## Directions
When you find the line with "скаржаться на велику" among the records below, reproduce it and each line after it exactly, ending with the line with "budzą niechęć szczególnie u tych, którzy".

[Collected data]
☆ ☆ ☆ ☆ ☆

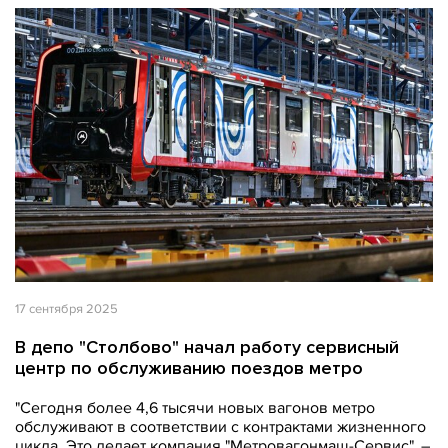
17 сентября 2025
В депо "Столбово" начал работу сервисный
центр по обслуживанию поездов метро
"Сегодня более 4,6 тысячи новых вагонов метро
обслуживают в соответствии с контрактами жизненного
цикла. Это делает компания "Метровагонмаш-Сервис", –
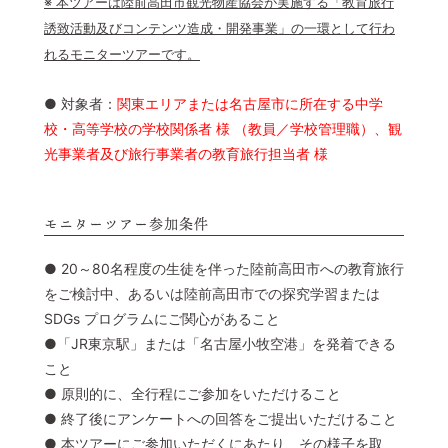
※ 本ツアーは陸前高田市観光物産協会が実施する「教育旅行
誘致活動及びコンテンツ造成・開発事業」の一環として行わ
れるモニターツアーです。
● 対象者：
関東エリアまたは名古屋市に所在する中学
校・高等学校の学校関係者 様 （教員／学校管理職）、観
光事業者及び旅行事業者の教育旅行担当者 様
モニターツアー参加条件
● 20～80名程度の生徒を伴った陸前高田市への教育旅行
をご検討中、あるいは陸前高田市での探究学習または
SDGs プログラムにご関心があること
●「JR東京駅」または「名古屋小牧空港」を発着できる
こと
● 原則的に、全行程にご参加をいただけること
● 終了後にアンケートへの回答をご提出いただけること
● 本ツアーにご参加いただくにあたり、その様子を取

☆ ☆ ☆ ☆ ☆

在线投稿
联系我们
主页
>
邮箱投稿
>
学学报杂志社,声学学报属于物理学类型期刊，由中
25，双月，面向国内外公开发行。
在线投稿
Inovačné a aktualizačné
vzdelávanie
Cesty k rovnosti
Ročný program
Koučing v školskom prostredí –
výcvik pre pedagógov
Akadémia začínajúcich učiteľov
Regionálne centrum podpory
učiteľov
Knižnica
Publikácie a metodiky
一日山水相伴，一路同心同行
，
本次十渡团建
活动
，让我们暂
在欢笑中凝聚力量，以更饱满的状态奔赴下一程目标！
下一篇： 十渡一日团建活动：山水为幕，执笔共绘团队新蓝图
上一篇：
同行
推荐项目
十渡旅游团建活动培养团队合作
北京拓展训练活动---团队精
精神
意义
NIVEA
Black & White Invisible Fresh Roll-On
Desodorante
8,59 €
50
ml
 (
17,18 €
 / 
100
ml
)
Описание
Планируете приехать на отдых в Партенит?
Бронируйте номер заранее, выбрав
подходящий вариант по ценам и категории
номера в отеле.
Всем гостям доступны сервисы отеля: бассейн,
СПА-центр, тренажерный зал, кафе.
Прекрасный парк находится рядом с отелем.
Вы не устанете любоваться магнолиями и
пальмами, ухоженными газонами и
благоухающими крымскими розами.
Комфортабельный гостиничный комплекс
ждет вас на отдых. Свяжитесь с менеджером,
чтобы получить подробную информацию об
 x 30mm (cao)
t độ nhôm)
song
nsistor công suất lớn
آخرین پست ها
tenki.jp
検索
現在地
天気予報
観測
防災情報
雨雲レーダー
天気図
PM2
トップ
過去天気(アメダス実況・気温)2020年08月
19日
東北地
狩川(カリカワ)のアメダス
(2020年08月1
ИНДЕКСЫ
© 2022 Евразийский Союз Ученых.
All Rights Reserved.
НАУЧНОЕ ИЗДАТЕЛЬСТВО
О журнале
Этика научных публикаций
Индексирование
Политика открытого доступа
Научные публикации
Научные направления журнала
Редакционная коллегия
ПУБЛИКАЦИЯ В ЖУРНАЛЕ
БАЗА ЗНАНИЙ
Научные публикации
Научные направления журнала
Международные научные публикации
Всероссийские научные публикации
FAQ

☆ ☆ ☆ ☆ ☆

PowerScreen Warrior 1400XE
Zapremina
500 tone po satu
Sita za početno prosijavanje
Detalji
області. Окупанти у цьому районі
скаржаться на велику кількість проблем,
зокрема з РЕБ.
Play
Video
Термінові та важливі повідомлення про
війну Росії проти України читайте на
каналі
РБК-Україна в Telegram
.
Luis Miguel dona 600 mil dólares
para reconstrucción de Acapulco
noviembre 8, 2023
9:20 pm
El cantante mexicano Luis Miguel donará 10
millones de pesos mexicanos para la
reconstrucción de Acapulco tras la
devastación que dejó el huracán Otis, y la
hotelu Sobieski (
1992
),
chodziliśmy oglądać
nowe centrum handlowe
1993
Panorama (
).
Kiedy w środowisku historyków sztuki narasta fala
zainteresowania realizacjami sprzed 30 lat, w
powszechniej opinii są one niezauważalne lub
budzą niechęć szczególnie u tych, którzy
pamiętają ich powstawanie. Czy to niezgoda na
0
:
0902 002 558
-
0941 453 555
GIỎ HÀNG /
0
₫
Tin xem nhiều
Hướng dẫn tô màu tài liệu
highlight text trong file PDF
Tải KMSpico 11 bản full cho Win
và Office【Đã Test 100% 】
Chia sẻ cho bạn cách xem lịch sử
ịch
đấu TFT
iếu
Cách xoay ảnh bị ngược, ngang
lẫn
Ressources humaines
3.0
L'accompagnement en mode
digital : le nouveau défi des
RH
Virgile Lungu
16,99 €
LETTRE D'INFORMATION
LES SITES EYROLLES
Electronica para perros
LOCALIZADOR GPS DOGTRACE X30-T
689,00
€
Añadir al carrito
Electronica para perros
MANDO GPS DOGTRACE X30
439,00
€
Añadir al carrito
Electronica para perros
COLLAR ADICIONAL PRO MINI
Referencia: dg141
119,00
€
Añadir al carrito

☆ ☆ ☆ ☆ ☆

## Exercise output
скаржаться на велику кількість проблем,
зокрема з РЕБ.
Play
Video
Термінові та важливі повідомлення про
війну Росії проти України читайте на
каналі
РБК-Україна в Telegram
.
Luis Miguel dona 600 mil dólares
para reconstrucción de Acapulco
noviembre 8, 2023
9:20 pm
El cantante mexicano Luis Miguel donará 10
millones de pesos mexicanos para la
reconstrucción de Acapulco tras la
devastación que dejó el huracán Otis, y la
hotelu Sobieski (
1992
),
chodziliśmy oglądać
nowe centrum handlowe
1993
Panorama (
).
Kiedy w środowisku historyków sztuki narasta fala
zainteresowania realizacjami sprzed 30 lat, w
powszechniej opinii są one niezauważalne lub
budzą niechęć szczególnie u tych, którzy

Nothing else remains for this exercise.